Navigating high-order protein mutational landscapes via deep learning on directed evolution trajectories
Ontology highlight
ABSTRACT: Accurately predicting the fitness effects of high-order mutations is a grand challenge in understanding and engineering proteins. Existing models, including pre-trained protein language models, struggle to capture the multi-residue interactions that govern these effects. Here, we introduce DENet, a deep learning framework that harnesses the rich co-mutation information within directed evolution (DE) trajectories to reconstruct high-resolution fitness landscapes for deciphering and engineering of complex protein variants.

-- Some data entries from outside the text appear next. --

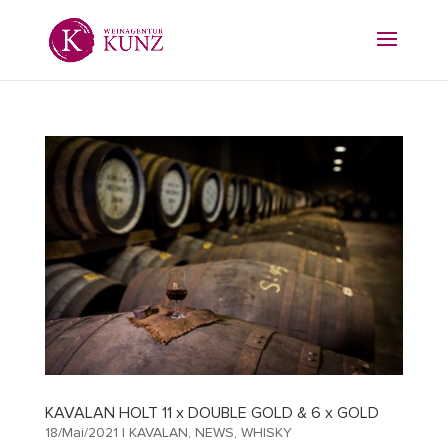
KAVALAN HOLT 11 x DOUBLE GOLD & 6 x GOLD
18/Mai/2021
|
KAVALAN
,
NEWS
,
WHISKY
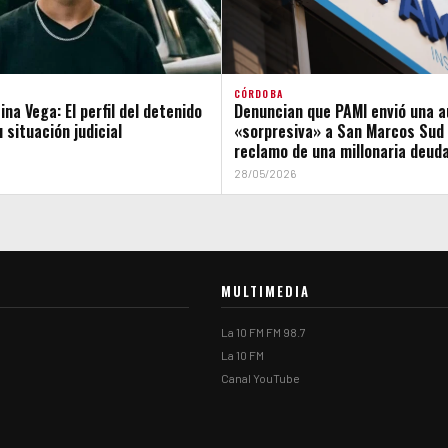
CÓRDOBA
na Vega: El perfil del detenido
Denuncian que PAMI envió una a
 situación judicial
«sorpresiva» a San Marcos Sud 
reclamo de una millonaria deud
28/05/2026
MULTIMEDIA
La 10 FM FM 98.7
La 10 FM
Canal YouTube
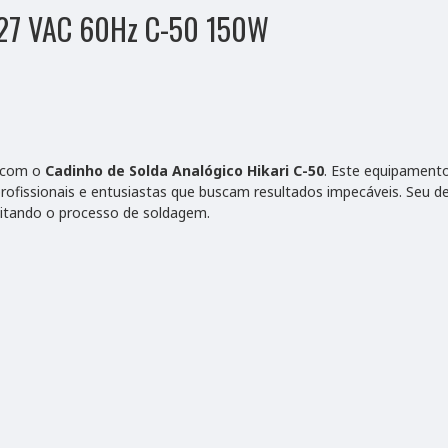
 127 VAC 60Hz C-50 150W
m com o
Cadinho de Solda Analógico Hikari C-50
. Este equipament
 profissionais e entusiastas que buscam resultados impecáveis. Seu 
litando o processo de soldagem.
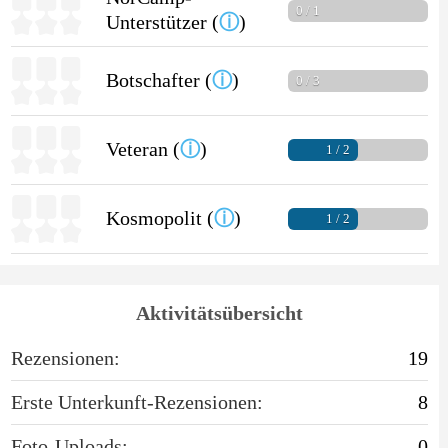
0 / 1
Unterstützer (
ⓘ
)
Botschafter (
ⓘ
)
0 / 3
Veteran (
ⓘ
)
1 / 2
Kosmopolit (
ⓘ
)
1 / 2
Aktivitätsübersicht
Rezensionen:
19
Erste Unterkunft-Rezensionen:
8
Foto-Uploads:
0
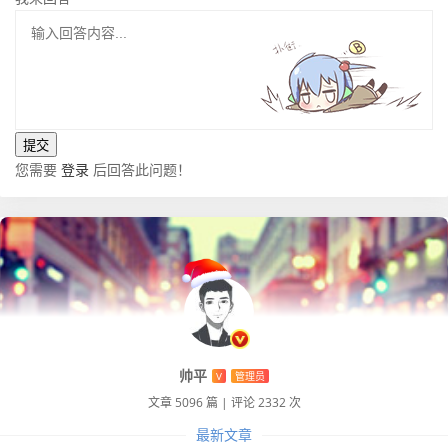
您需要
登录
后回答此问题！
帅平
V
管理员
文章 5096 篇
|
评论 2332 次
最新文章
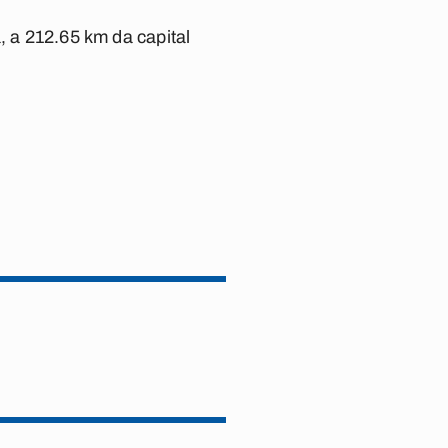
, a 212.65 km da capital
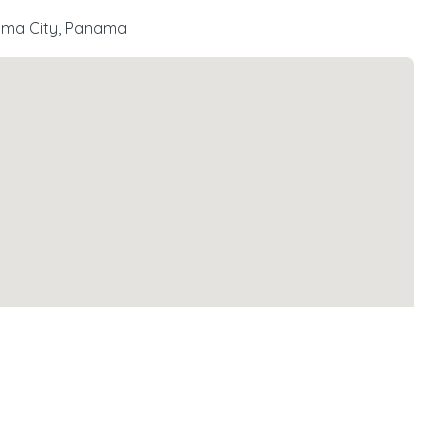
nama City, Panama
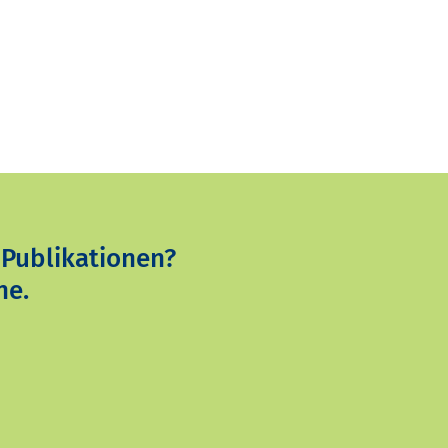
 Publikationen?
ne.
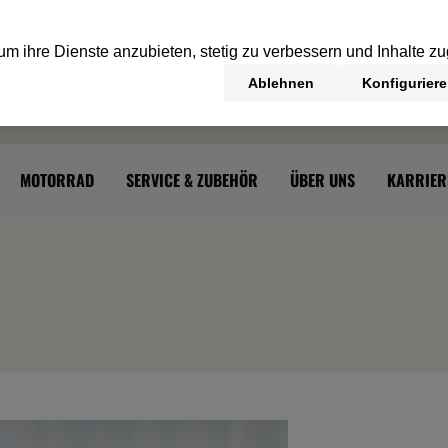
MOTORRAD
SERVICE & ZUBEHÖR
ÜBER UNS
KARRIER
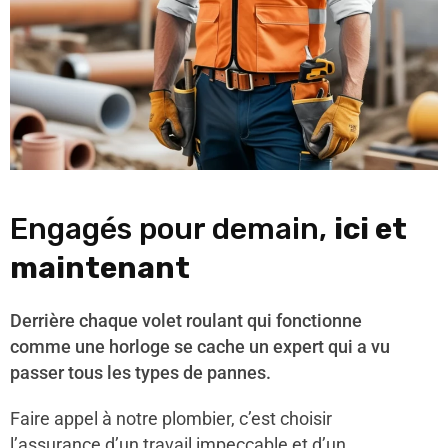
Engagés pour demain,
ici et
maintenant
Derrière chaque volet roulant qui fonctionne
comme une horloge se cache un expert qui a vu
passer tous les types de pannes.
Faire appel à notre plombier, c’est choisir
l’assurance d’un travail impeccable et d’un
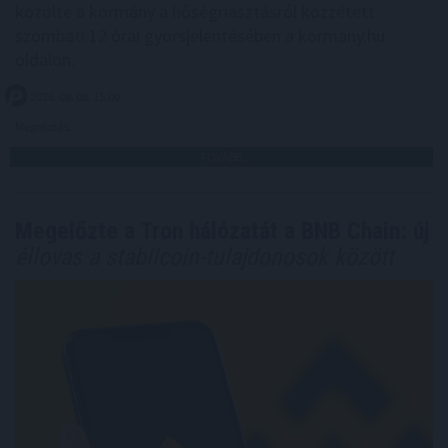
közölte a kormány a hőségriasztásról közzétett
szombati 12 órai gyorsjelentésében a kormany.hu
oldalon.
2026. 08. 08. 15:00
Megosztás:
TOVÁBB
Megelőzte a Tron hálózatát a BNB Chain: új
éllovas a stabilcoin-tulajdonosok között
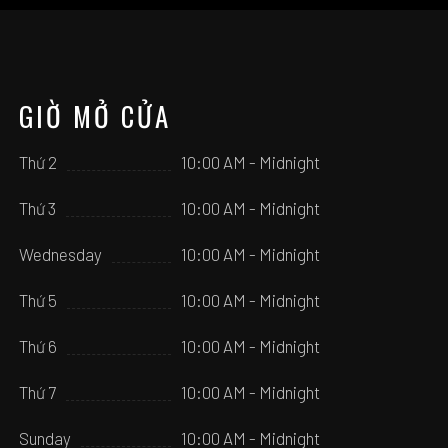
GIỜ MỞ CỬA
Thứ 2
10:00 AM - Midnight
Thứ 3
10:00 AM - Midnight
Wednesday
10:00 AM - Midnight
Thứ 5
10:00 AM - Midnight
Thứ 6
10:00 AM - Midnight
Thứ 7
10:00 AM - Midnight
Sunday
10:00 AM - Midnight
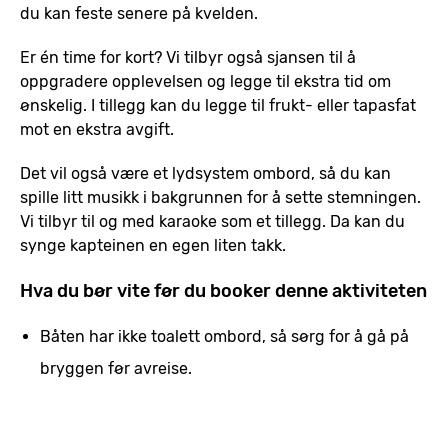
du kan feste senere på kvelden.
Er én time for kort? Vi tilbyr også sjansen til å
oppgradere opplevelsen og legge til ekstra tid om
ønskelig. I tillegg kan du legge til frukt- eller tapasfat
mot en ekstra avgift.
Det vil også være et lydsystem ombord, så du kan
spille litt musikk i bakgrunnen for å sette stemningen.
Vi tilbyr til og med karaoke som et tillegg. Da kan du
synge kapteinen en egen liten takk.
Hva du bør vite før du booker denne aktiviteten
Båten har ikke toalett ombord, så sørg for å gå på
bryggen før avreise.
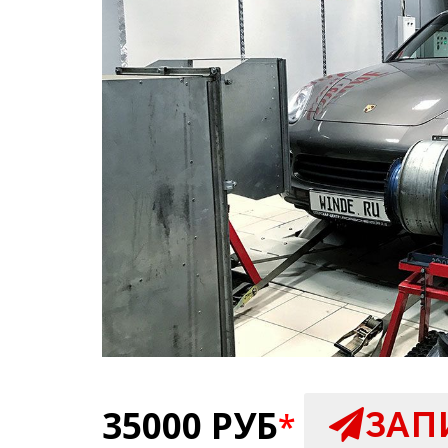
35000 РУБ
ЗАП
*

Applied to the cancer target KRAS, DENet-guided screening systematically identified high-order mutants with potent activities and uncovered hidden allosteric mechanisms. For MEK1, DENet discovered complex variants with >1,000-fold increased drug resistance, revealed synergistic tail mutations, and retrospectively identified over 75% of known clinical mutations, largely outperforming existing models. To broaden the framework’s applicability, we developed an in silico strategy that simulates directed evolution to generate crucial co-mutation information from widely available single-mutant datasets. DENet provides a quantitative framework for navigating complex fitness landscapes, uniting the rational engineering of multi-mutation proteins with the elucidation of their allosteric and clinical implications.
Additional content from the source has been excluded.